Data Generation Logic

This document explains how scripts/populate-demo-day.py generates synthetic cost and usage data. The logic is layered: a day-level multiplier drives the overall magnitude, then static configurations distribute values across clusters, namespaces, nodes, and cost categories. Small random variance is applied at each level to prevent the data from looking artificially flat.

Overview

The generator produces data for 3 clusters x 10 summary tables per day. Each day's values are derived from:

A weekly traffic pattern (deterministic)
A random daily variance (+/-4%)
A trend nudge from the previous 2 days' actual data
Fixed base values per cluster (cost, CPU, memory, network)
Fixed shares per namespace and node
Fixed ratios for cost categories
Micro-variance (+/-3%) on individual fields

The result is ~90% deterministic data with enough jitter to look organic in charts, but no simulation of real-world events like incidents, scaling, or seasonal trends.

Execution Flow

The following diagram shows the end-to-end execution of the script, from startup through date resolution, data generation, and cache flush.

flowchart TD
    Start([populate-demo-day.py]) --> ParseArgs[Parse CLI arguments]
    ParseArgs --> ConnectDB[Connect to PostgreSQL]
    ConnectDB --> ResolveDates{How were dates<br/>specified?}

    ResolveDates -->|--date 2026-02-15| SingleDate["dates = [2026-02-15]"]
    ResolveDates -->|--backfill-from/to| RangeDate["dates = [start .. end]"]
    ResolveDates -->|no args default| AutoDetect

    AutoDetect --> QueryLastDate["Query MAX(usage_start)<br/>from cost_summary_p"]
    QueryLastDate --> GapCheck{Last data date<br/>vs today?}
    GapCheck -->|"gap exists"| FillGap["dates = [last+1 .. today]"]
    GapCheck -->|"up to date"| NothingToDo([Exit: nothing to do])

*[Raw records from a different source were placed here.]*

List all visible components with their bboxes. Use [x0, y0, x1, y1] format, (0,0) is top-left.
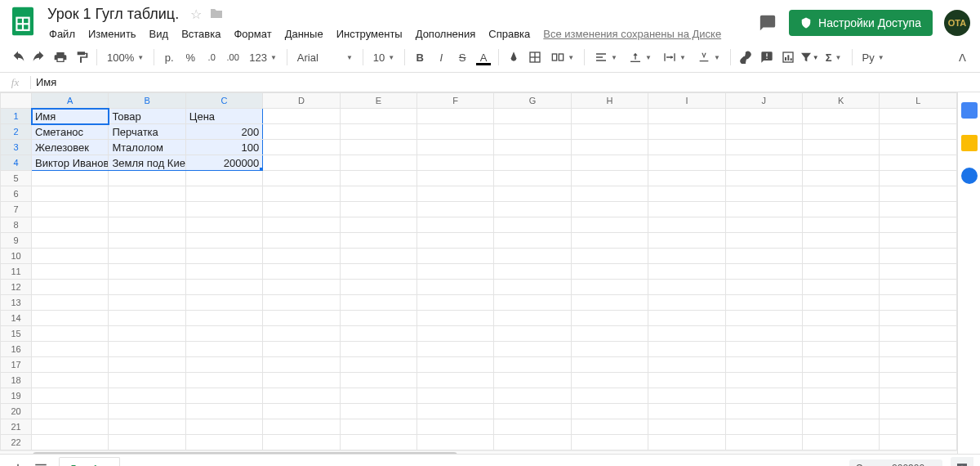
- cell-I10[interactable]: [648, 249, 725, 264]
- cell-F8[interactable]: [417, 217, 494, 233]
- row-header-20[interactable]: 20: [1, 404, 32, 419]
- cell-D5[interactable]: [263, 171, 340, 186]
- fill-color-button[interactable]: [504, 47, 523, 67]
- cell-F16[interactable]: [417, 342, 494, 357]
- cell-A5[interactable]: [32, 171, 109, 186]
- cell-H11[interactable]: [571, 264, 648, 280]
- cell-F7[interactable]: [417, 202, 494, 217]
- cell-G11[interactable]: [494, 264, 571, 280]
- row-header-12[interactable]: 12: [1, 280, 32, 295]
- cell-A19[interactable]: [32, 388, 109, 404]
- cell-E17[interactable]: [340, 357, 416, 373]
- cell-I17[interactable]: [648, 357, 725, 373]
- cell-G17[interactable]: [494, 357, 571, 373]
- cell-C20[interactable]: [185, 404, 262, 419]
- cell-H9[interactable]: [571, 233, 648, 249]
- cell-E9[interactable]: [340, 233, 416, 249]
- row-header-7[interactable]: 7: [1, 202, 32, 217]
- calendar-sidebar-icon[interactable]: [961, 102, 978, 119]
- cell-C12[interactable]: [185, 280, 262, 295]
- select-all-corner[interactable]: [1, 93, 32, 109]
- cell-G19[interactable]: [494, 388, 571, 404]
- format-currency-button[interactable]: р.: [159, 47, 179, 67]
- cell-J3[interactable]: [725, 140, 802, 155]
- cell-K11[interactable]: [803, 264, 880, 280]
- cell-B1[interactable]: Товар: [109, 109, 185, 124]
- cell-A20[interactable]: [32, 404, 109, 419]
- cell-J4[interactable]: [725, 155, 802, 171]
- cell-L18[interactable]: [880, 373, 957, 388]
- cell-A18[interactable]: [32, 373, 109, 388]
- cell-G8[interactable]: [494, 217, 571, 233]
- cell-H12[interactable]: [571, 280, 648, 295]
- column-header-D[interactable]: D: [263, 93, 340, 109]
- doc-title[interactable]: Урок 1 Гугл таблиц.: [44, 5, 182, 24]
- cell-E11[interactable]: [340, 264, 416, 280]
- cell-A15[interactable]: [32, 326, 109, 342]
- zoom-combo[interactable]: 100%▼: [102, 52, 149, 64]
- increase-decimal-button[interactable]: .00: [223, 47, 243, 67]
- cell-E3[interactable]: [340, 140, 416, 155]
- cell-B22[interactable]: [109, 435, 185, 450]
- cell-F15[interactable]: [417, 326, 494, 342]
- cell-J19[interactable]: [725, 388, 802, 404]
- cell-A7[interactable]: [32, 202, 109, 217]
- row-header-8[interactable]: 8: [1, 217, 32, 233]
- cell-J7[interactable]: [725, 202, 802, 217]
- cell-B17[interactable]: [109, 357, 185, 373]
- cell-J8[interactable]: [725, 217, 802, 233]
- explore-button[interactable]: [951, 457, 973, 467]
- row-header-2[interactable]: 2: [1, 124, 32, 140]
- cell-C19[interactable]: [185, 388, 262, 404]
- cell-C4[interactable]: 200000: [185, 155, 262, 171]
- cell-C3[interactable]: 100: [185, 140, 262, 155]
- cell-C9[interactable]: [185, 233, 262, 249]
- cell-F12[interactable]: [417, 280, 494, 295]
- cell-K12[interactable]: [803, 280, 880, 295]
- keep-sidebar-icon[interactable]: [961, 135, 978, 151]
- cell-E2[interactable]: [340, 124, 416, 140]
- column-header-K[interactable]: K: [803, 93, 880, 109]
- cell-A6[interactable]: [32, 186, 109, 202]
- cell-B8[interactable]: [109, 217, 185, 233]
- cell-D21[interactable]: [263, 419, 340, 435]
- text-wrap-combo[interactable]: ▼: [658, 51, 691, 64]
- cell-K19[interactable]: [803, 388, 880, 404]
- cell-F19[interactable]: [417, 388, 494, 404]
- cell-J9[interactable]: [725, 233, 802, 249]
- cell-I9[interactable]: [648, 233, 725, 249]
- cell-B12[interactable]: [109, 280, 185, 295]
- cell-A4[interactable]: Виктор Иванови: [32, 155, 109, 171]
- star-icon[interactable]: ☆: [190, 7, 202, 22]
- cell-C1[interactable]: Цена: [185, 109, 262, 124]
- cell-A10[interactable]: [32, 249, 109, 264]
- cell-F14[interactable]: [417, 311, 494, 326]
- cell-L4[interactable]: [880, 155, 957, 171]
- cell-E1[interactable]: [340, 109, 416, 124]
- cell-A2[interactable]: Сметанос: [32, 124, 109, 140]
- cell-F18[interactable]: [417, 373, 494, 388]
- cell-B16[interactable]: [109, 342, 185, 357]
- cell-H18[interactable]: [571, 373, 648, 388]
- row-header-13[interactable]: 13: [1, 295, 32, 311]
- cell-I22[interactable]: [648, 435, 725, 450]
- row-header-5[interactable]: 5: [1, 171, 32, 186]
- column-header-A[interactable]: A: [32, 93, 109, 109]
- cell-D8[interactable]: [263, 217, 340, 233]
- comments-icon[interactable]: [758, 13, 777, 33]
- cell-K22[interactable]: [803, 435, 880, 450]
- column-header-L[interactable]: L: [880, 93, 957, 109]
- cell-F1[interactable]: [417, 109, 494, 124]
- cell-G15[interactable]: [494, 326, 571, 342]
- cell-G3[interactable]: [494, 140, 571, 155]
- cell-E22[interactable]: [340, 435, 416, 450]
- cell-E21[interactable]: [340, 419, 416, 435]
- cell-E8[interactable]: [340, 217, 416, 233]
- paint-format-button[interactable]: [72, 47, 91, 67]
- row-header-14[interactable]: 14: [1, 311, 32, 326]
- cell-A11[interactable]: [32, 264, 109, 280]
- cell-D19[interactable]: [263, 388, 340, 404]
- cell-L15[interactable]: [880, 326, 957, 342]
- cell-G12[interactable]: [494, 280, 571, 295]
- cell-K7[interactable]: [803, 202, 880, 217]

    SingleDate --> DryCheck
    RangeDate --> DryCheck
    FillGap --> DryCheck

    DryCheck{--dry-run?}
    DryCheck -->|yes| PrintSummary([Print config and exit])
    DryCheck -->|no| LoopDates

    LoopDates[For each date in dates] --> PopulateDay

    subgraph PopulateDay [populate_day per date]
        GetPrev["Query previous 2 days'<br/>cost from DB"] --> CalcMult
        CalcMult["Compute day multiplier<br/>(pattern + variance + trend)"] --> DeleteExisting
        DeleteExisting["Delete existing rows<br/>for this date (idempotent)"] --> LoopClusters

        LoopClusters[For each cluster] --> InsertCost
        InsertCost[Insert cost tables<br/>summary + by_project] --> InsertPod
        InsertPod[Insert pod tables<br/>summary + by_project + by_node] --> InsertStorage
        InsertStorage[Insert storage rows<br/>pod_summary + pod_by_project] --> InsertVolume
        InsertVolume[Insert volume tables<br/>summary + by_project] --> InsertNetwork
        InsertNetwork[Insert network tables<br/>summary + by_project + by_node] --> NextCluster
        NextCluster{More clusters?}
        NextCluster -->|yes| LoopClusters
        NextCluster -->|no| CommitDay[COMMIT transaction]
    end

    PopulateDay --> MoreDates{More dates?}
    MoreDates -->|yes| LoopDates
    MoreDates -->|no| FlushCache

    FlushCache["Flush Valkey cache<br/>(FLUSHALL)"] --> Done([Done])

Value Computation Flow

This diagram shows how a single numeric value (e.g. a namespace's raw cost) is derived through the layered computation. Each layer feeds into the next.

flowchart LR
    subgraph Layer1 [Layer 1: Day Multiplier]
        DOW["Day of week<br/>e.g. Wednesday = 1.18"] --> Combine
        Rand["+/-4% random<br/>variance"] --> Combine
        Trend["Trend nudge<br/>(10% of 2-day slope)"] --> Combine
        Combine(("multiply")) --> Mult["Day multiplier<br/>e.g. 1.21"]
    end

    subgraph Layer2 [Layer 2: Cluster Base]
        Base["Base cost<br/>e.g. $42.50"]
    end

    subgraph Layer3 [Layer 3: Namespace Share]
        Share["Namespace share<br/>e.g. frontend = 30%"]
    end

    subgraph Layer4 [Layer 4: Cost Category]
        Ratio["Category ratio<br/>e.g. raw = 55%"]
    end

    subgraph Layer5 [Layer 5: Micro-Variance]
        Jitter["+/-3% jitter<br/>v() function"]
    end

    Mult --> Calc1(("x"))
    Base --> Calc1
    Calc1 --> DayCost["Cluster day cost<br/>$42.50 x 1.21 = $51.43"]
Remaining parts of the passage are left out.